As people seeking wisdom, we should be able to use our common sense to go beyond what is explicitly commanded to the implicit principles that lie behind them, and one of those principles is worry about those who may suffer. The relevant verse for principles here is Mark 12:40 – “Which devour widows’ houses, and for a pretence make long prayers: these shall receive greater damnation” – if our actions ‘devour’ – apt phrasing when talking about diet – the houses of the poor, then they are sinful. And a move away from sin can only ever be a move towards God. As Pope Francis puts it, “Concern for the environment thus needs to be joined to a sincere love for our fellow human beings and an unwavering commitment to resolving the problems of society.” 
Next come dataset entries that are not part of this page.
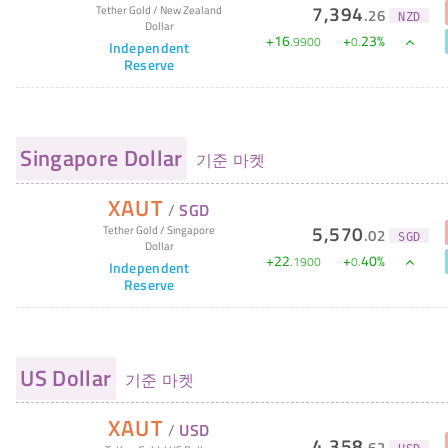
7,394
Tether Gold
/
New Zealand
.
26
NZD
Dollar
+
16
+
23
%
.
9900
0
.
Independent
Reserve
Singapore Dollar
기준 마켓
XAUT
/
SGD
5,570
Tether Gold
/
Singapore
.
02
SGD
Dollar
+
22
+
40
%
.
1900
0
.
Independent
Reserve
US Dollar
기준 마켓
XAUT
/
USD
4,358
.
62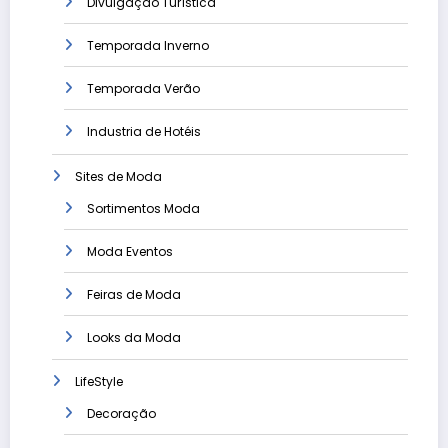
Divulgação Turística
Temporada Inverno
Temporada Verão
Industria de Hotéis
Sites de Moda
Sortimentos Moda
Moda Eventos
Feiras de Moda
Looks da Moda
LifeStyle
Decoração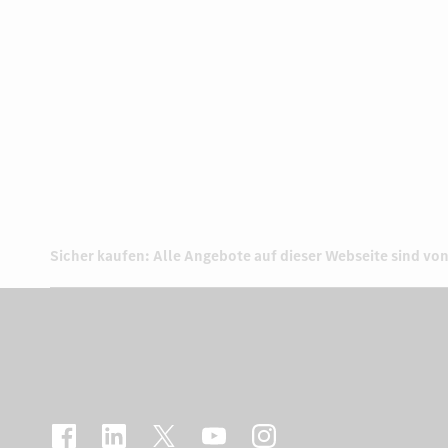
Sicher kaufen: Alle Angebote auf dieser Webseite sind von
To answer Tim’s question, I think there is something to be said for the claim that trying to act in a manner that is consistent with and obedient to the principles of the Gospel can help us draw closer to God, because those principles teach us how to avoid sin and become conformed to Christ, even if we are considering the same action, because the context of those actions can be different in times and places 2,000 years apart. 
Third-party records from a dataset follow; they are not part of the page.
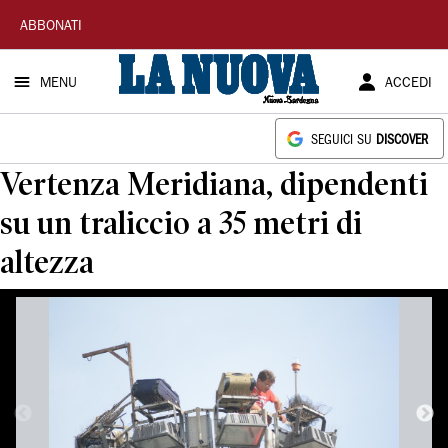
La
ABBONATI
Nuova
MENU
ACCEDI
Sardegna
SEGUICI SU
DISCOVER
Vertenza Meridiana, dipendenti
su un traliccio a 35 metri di
altezza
But I think there is another way that forgoing meat can help us get closer to God.

It is well known that a number of religious orders are pescetarian, eating fish but not meat. Chapter 39 of St. Benedict’s Regula seriously limits meat eating by commanding that the Abbot should “Let everyone, except the sick who are very weak, abstain entirely from eating the meat of four-footed animals”, citing Luke 21:34 (“And take heed to yourselves, lest at any time your hearts be overcharged with surfeiting, and drunkenness, and cares of this life, and so that day come upon you unawares”) to note that modesty in eating is virtuous, lest one become so focused on the pleasures of this life that one forgets those of the next. According to Philip Lawrence, OSB, Abbot of Christ in the Desert, some Benedictine traditions have taken this further, and banned all meat and fish; the mostly vegetarian diet St. Benedict seems to want to enforce allows the brothers to become dietarily poor and to avoid gluttony, without diminishing their protein intake. 

So, I think there are two ways forgoing meat can help us get closer to God. Firstly, by avoiding an industry that is incredibly harmful to the planet, we can express a love for God’s creation and the people who live there, drawing us closer to God by nurturing a love for His work. Secondly, by giving up something we would rather enjoy, we can come closer to God in that act of fasting, turning away from the pleasures of this world to the joys of the next. 

And I can’t think of anything better for a Christian’s spirit than turning to look up to Heaven.